Jack Pringle RIBA president and partner in Pringle Brandon

“I think that if you sail as a teenager, you get the bug and it lies dormant,” says Jack Pringle. He had all but forgotten his youthful dinghy-sailing days on the River Trent until 15 years ago, when he seized on sailing as an alternative to beach holidays.

Two years ago he ditched the holiday spirit, got serious and bought his own 40 ft yacht for £12,000. It was an IMX 40 that had been part of the French team for the 2002 Commodores’ Cup. He renamed it Mankie, from his daughters’ names, Max and Frankie, but it was never going to be an excuse for family outings. “The first year I sailed with friends and colleagues,” he says. “But you soon realise that if you want to be really competitive you’ve got to pull together a much more serious team.”

Ever since, he’s been trying to make a name for himself in the sailing world. “It takes a long time before you’re seen as serious, as someone who people want to sail with. You turn up, you’ve got a terrible crew, you do badly. It took about 18 months before people started to say ‘that boat is really going somewhere’ and they have confidence in what you’re trying to do.”

This year is the first, Pringle says, that he’s had a team he’s really happy with. There are 12 in total, including three women and a man from the Canadian Olympic team.
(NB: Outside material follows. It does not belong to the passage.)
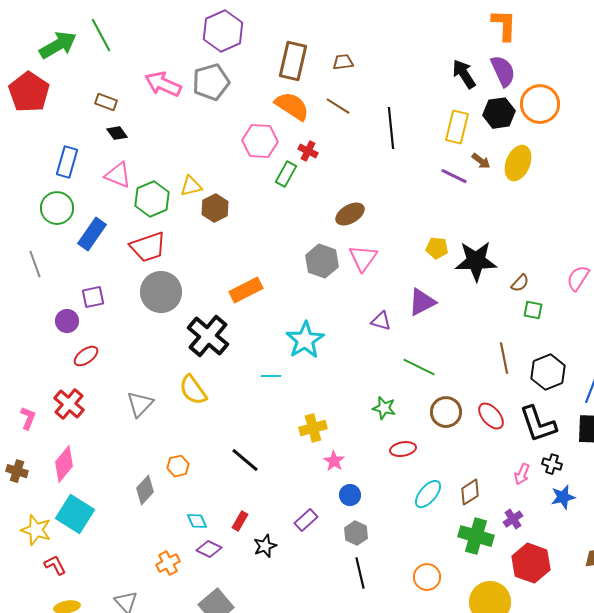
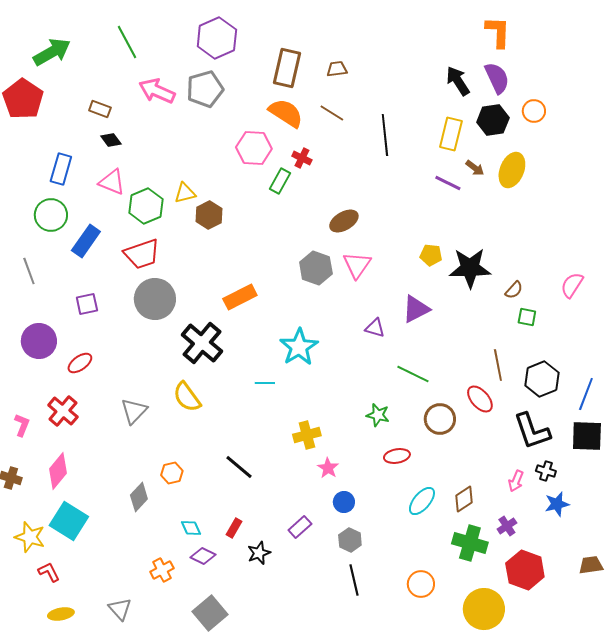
green line: (101, 35) -> (127, 42), moved
orange circle: (540, 104) -> (534, 111), size x0.6
purple circle: (67, 321) -> (39, 341), moved, size x1.5
red ellipse: (491, 416) -> (480, 399), moved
Competitive sailing is an expensive business. On top of the cost of the boat, there are the fees for getting it in and out of the water and cleaning and storing it – Pringle says he put Mankie through the process 42 times last year. This maintains the competitive advantage but he tries not to think about how much it is costing him. “You just close your eyes and write the cheques.”

His worst moment was watching the destruction of a new £2500 spinnaker during Cowes Week last year. “We hoisted it for the first time but it got hit by a big gust of wind and it turned into confetti in front of my eyes.”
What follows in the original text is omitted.